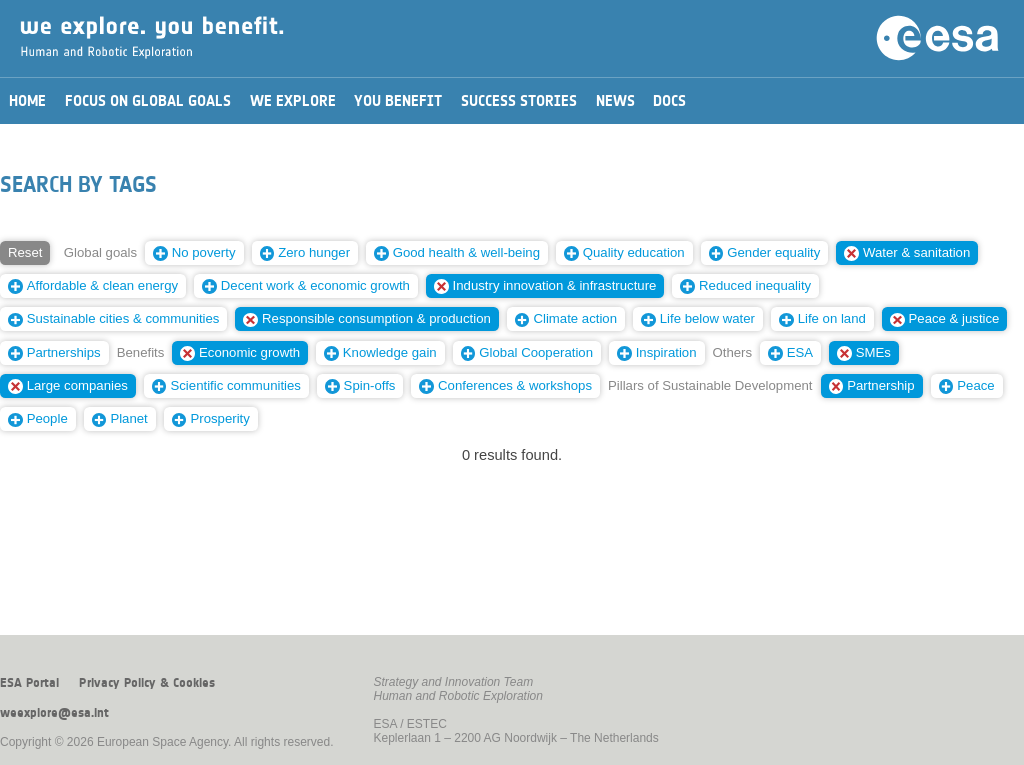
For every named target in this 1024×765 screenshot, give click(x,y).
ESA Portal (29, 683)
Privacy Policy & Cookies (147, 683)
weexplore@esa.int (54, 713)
==
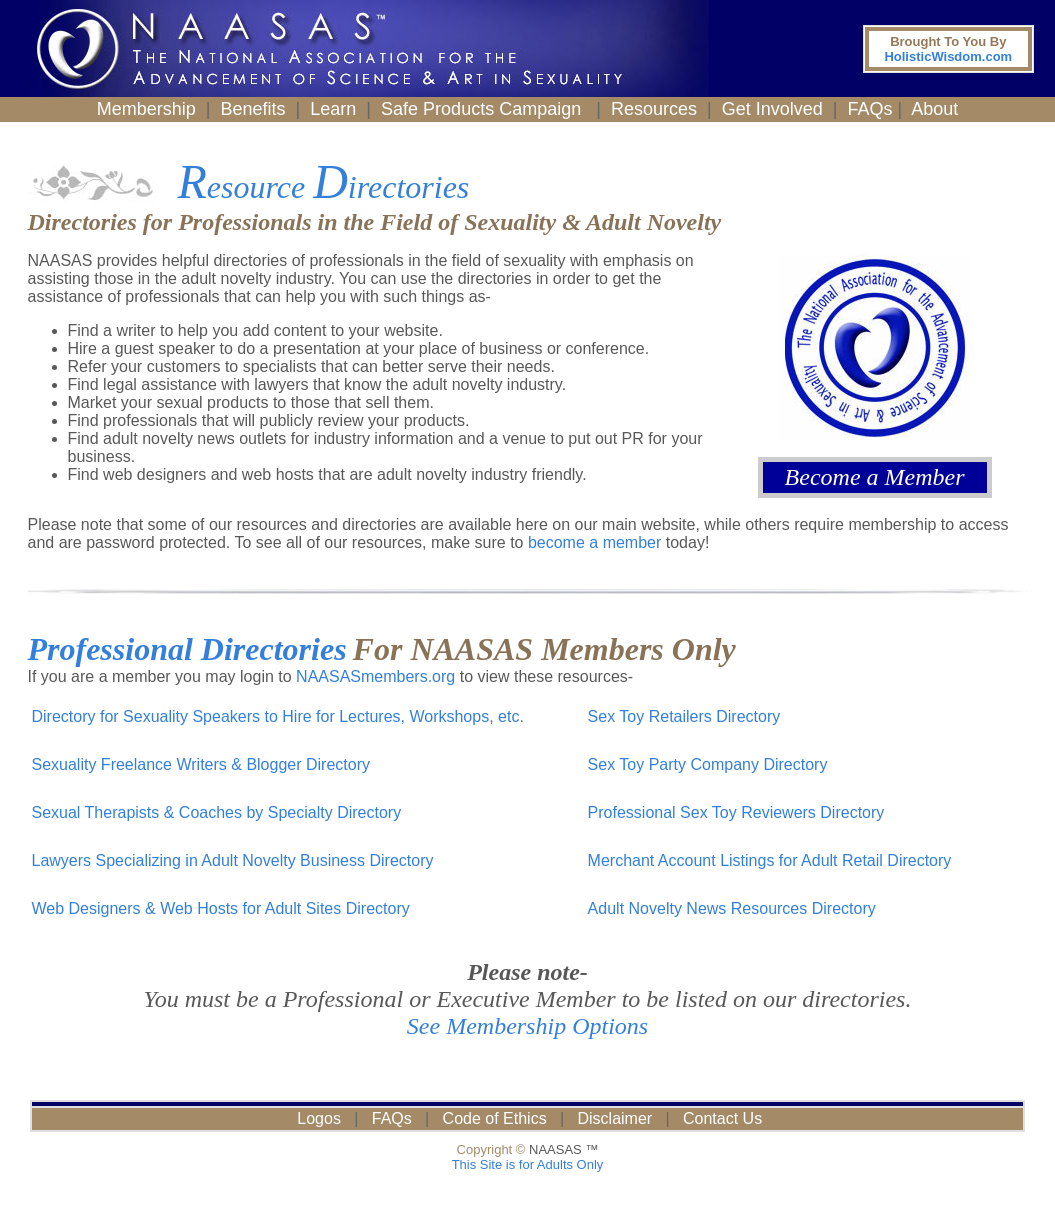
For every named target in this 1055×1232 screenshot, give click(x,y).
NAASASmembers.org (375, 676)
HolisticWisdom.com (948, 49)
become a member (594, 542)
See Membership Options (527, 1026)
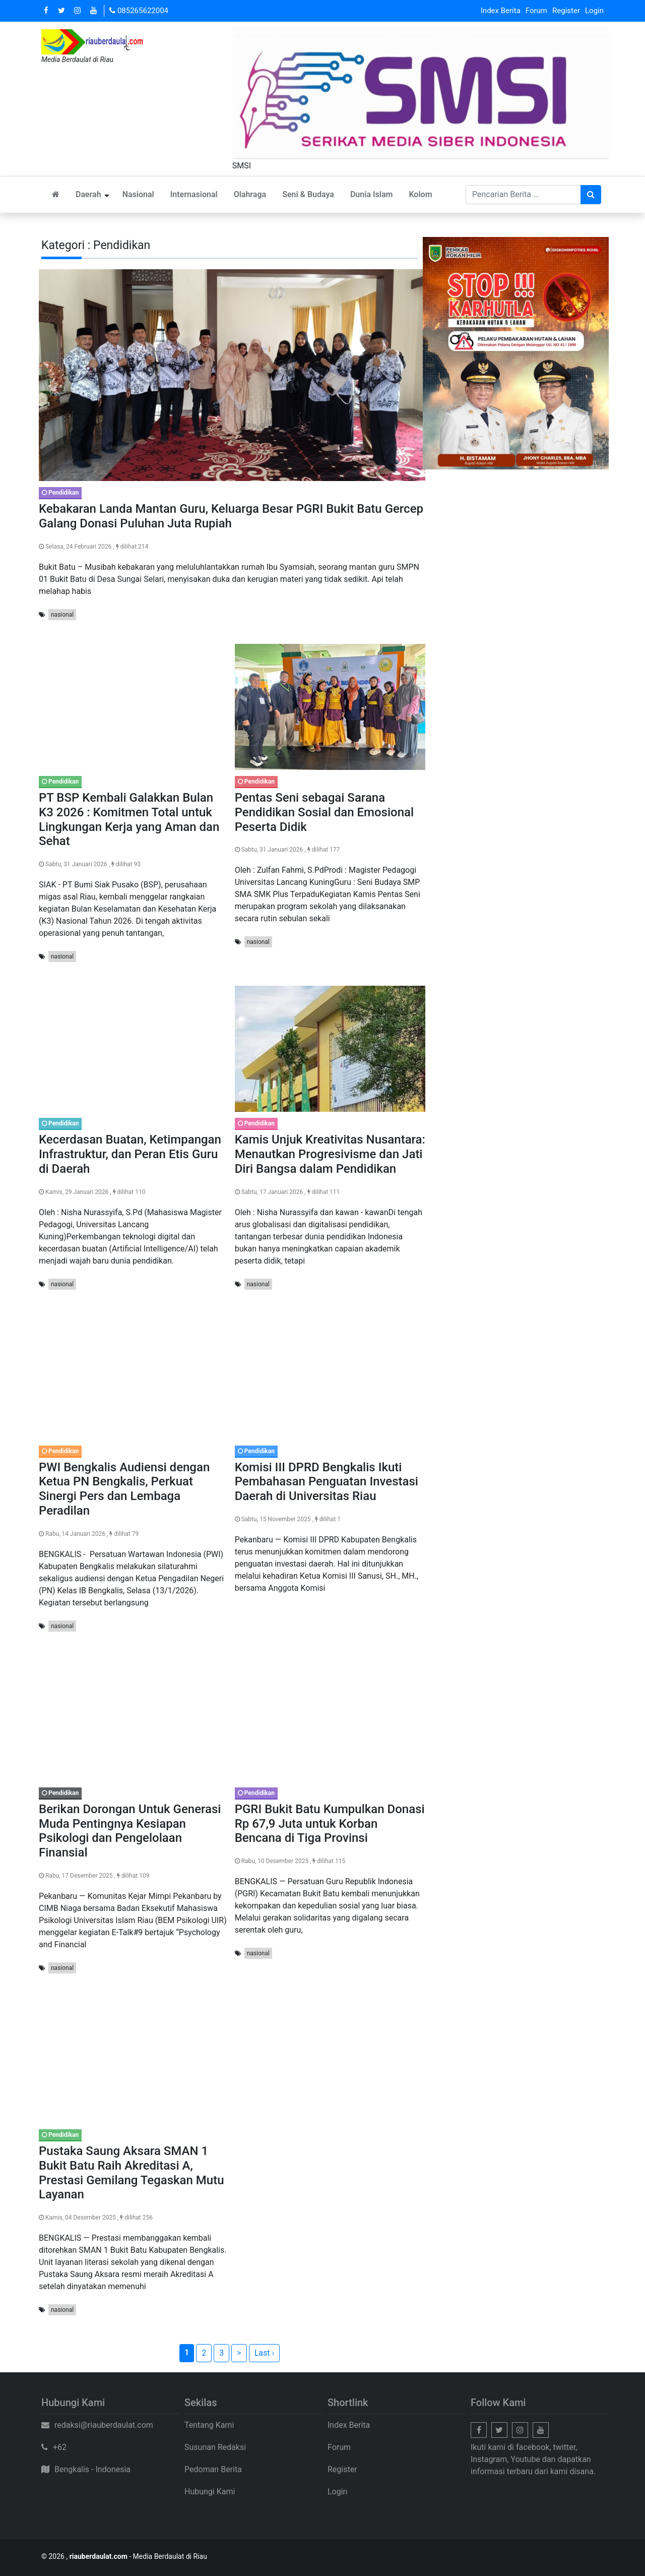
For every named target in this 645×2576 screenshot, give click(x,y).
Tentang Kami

- [ABOUT THIS TASK]
Only the lines above from the line with "For every named target in this 1024×765" to the line with "weexplore@esa.int (54, 713)", those two lines included, should be reproduced exactly.

- [WRITTEN SOLUTION]
For every named target in this 1024×765 screenshot, give click(x,y).
ESA Portal (29, 683)
Privacy Policy & Cookies (147, 683)
weexplore@esa.int (54, 713)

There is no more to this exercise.